Petitioner's sole contention is that the penalty of license revocation is excessive and harsh in light of the evidence of his good character and the fact that the misrepresentations did not impact patient care. We disagree. A penalty imposed by the Hearing Committee will only be disturbed when it is “so incommensurate with the offense as to shock one's sense of fairness” (Matter of Josifidis v. Daines, 89 AD3d 1257, 1261  [internal quotation marks and citations omitted], lv denied 19 NY3d 801 ; see Matter of Eisenberg v. Daines, 99 AD3d 1117, 1120  ). We note that “[t]he fact that patient care was not implicated does not preclude revocation of [a] petitioner's license” (Matter of Ross v State Bd. for Professional Med. Conduct, 45 AD3d 927, 930 , lv denied 10 NY3d 701 ; see e.g. Matter of Saldanha v. DeBuono, 256 A.D.2d 935, 935–936  ), and evidence of fraudulent conduct, standing alone, is “sufficient to uphold the penalty of revocation” (Matter of Ostad v New York State Dept. of Health, 40 AD3d 1251, 1253 ; see Matter of Glassman v Commissioner of Dept. of Health of State of N.Y., 208 A.D.2d 1060, 1061–1062 , lv denied 85 N.Y.2d 801  ).

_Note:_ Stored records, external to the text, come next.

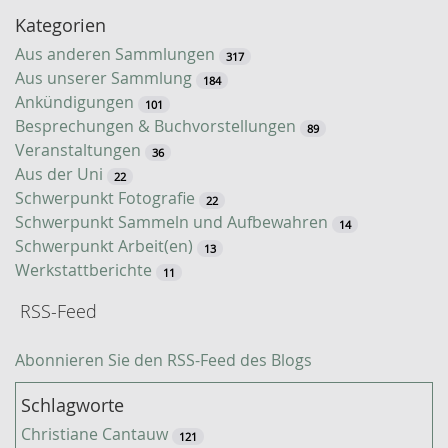
-
Kategorien
S
u
Aus anderen Sammlungen
317
c
Aus unserer Sammlung
184
h
Ankündigungen
101
e
Besprechungen & Buchvorstellungen
89
Veranstaltungen
36
Aus der Uni
22
Schwerpunkt Fotografie
22
Schwerpunkt Sammeln und Aufbewahren
14
Schwerpunkt Arbeit(en)
13
Werkstattberichte
11
RSS-Feed
Abonnieren Sie den RSS-Feed des Blogs
Schlagworte
Christiane Cantauw
121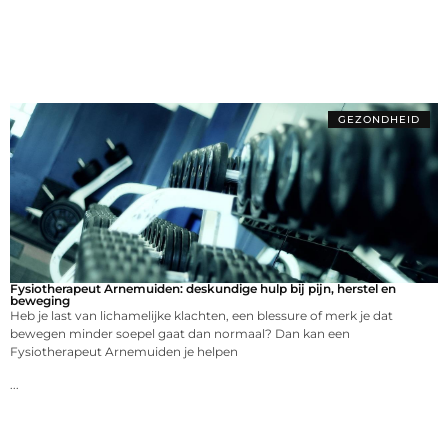
GEZONDHEID
Fysiotherapeut Arnemuiden: deskundige hulp bij pijn, herstel en
beweging
Heb je last van lichamelijke klachten, een blessure of merk je dat
bewegen minder soepel gaat dan normaal? Dan kan een
Fysiotherapeut Arnemuiden je helpen
...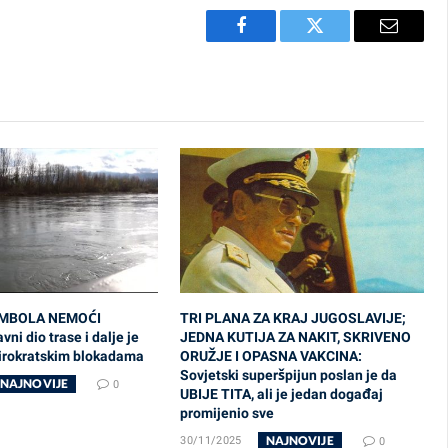
Facebook
Twitter
Email
IMBOLA NEMOĆI
TRI PLANA ZA KRAJ JUGOSLAVIJE;
ni dio trase i dalje je
JEDNA KUTIJA ZA NAKIT, SKRIVENO
birokratskim blokadama
ORUŽJE I OPASNA VAKCINA:
Sovjetski superšpijun poslan je da
NAJNOVIJE
0
UBIJE TITA, ali je jedan događaj
promijenio sve
NAJNOVIJE
30/11/2025
0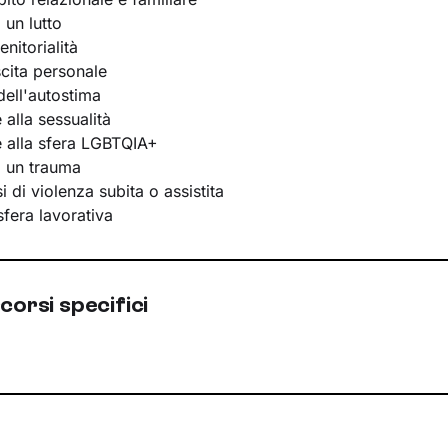
 un lutto
nitorialità
scita personale
ell'autostima
e alla sessualità
te alla sfera LGBTQIA+
i un trauma
 di violenza subita o assistita
 sfera lavorativa
corsi specifici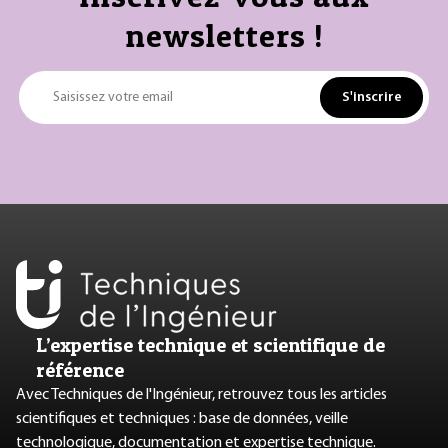
newsletters !
S'inscrire
Saisissez votre email
L’expertise technique et scientifique de
référence
Avec Techniques de l'Ingénieur, retrouvez tous les articles
scientifiques et techniques : base de données, veille
technologique, documentation et expertise technique.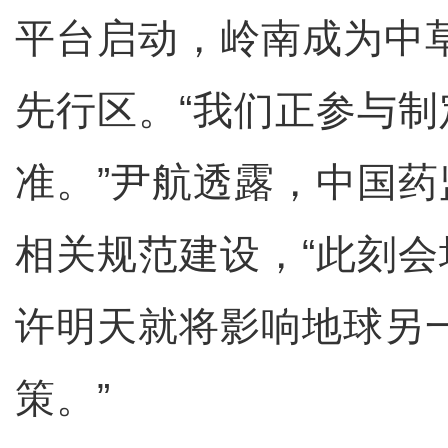
平台启动，岭南成为中
先行区。“我们正参与
准。”尹航透露，中国
相关规范建设，“此刻
许明天就将影响地球另
策。”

At the hearing, six witnesses testified to petitioner's honesty and moral fitness to practice medicine. However, one was not aware of petitioner's conviction and the others did not add relevant testimony. This was petitioner's second time before the State Board for Professional Medical Conduct, and the Hearing Committee found that, despite the fact that his guilty plea occurred while he was negotiating the consent order, he intentionally concealed this information. Moreover, all of the subsequent misrepresentations occurred while petitioner was serving his three-year term of probation. In our view, the foregoing facts, coupled with the undisputed series of fraudulent actions committed by petitioner, establish that the penalty of license revocation was not so disproportionate to the offense as to shock one's sense of fairness (see Matter of Dolin v State Bd. for Professional Med. Conduct, 274 A.D.2d 862, 863–864 , lv denied 95 N.Y.2d 770 ; Matter of Saldanha v. DeBuono, 256 A.D.2d at 936; Matter of Glassman v Commissioner of Dept. of Health of State of N.Y., 208 A.D.2d at 1061–1062). Finally, we note that the cases relied upon by petitioner involve fewer instances of fraudulent conduct (see Matter of Bottros v. DeBuono, 256 A.D.2d 1034, 1034–1035  ) or mitigating circumstances not present here (see Matter of Addei v State Bd. for Professional Med. Conduct, 278 A.D.2d 551, 553  ).
Peters, P.J., McCarthy, Lynch and Clark, JJ., concur.
ADJUDGED that the determination is confirmed, without costs, and petition dismissed.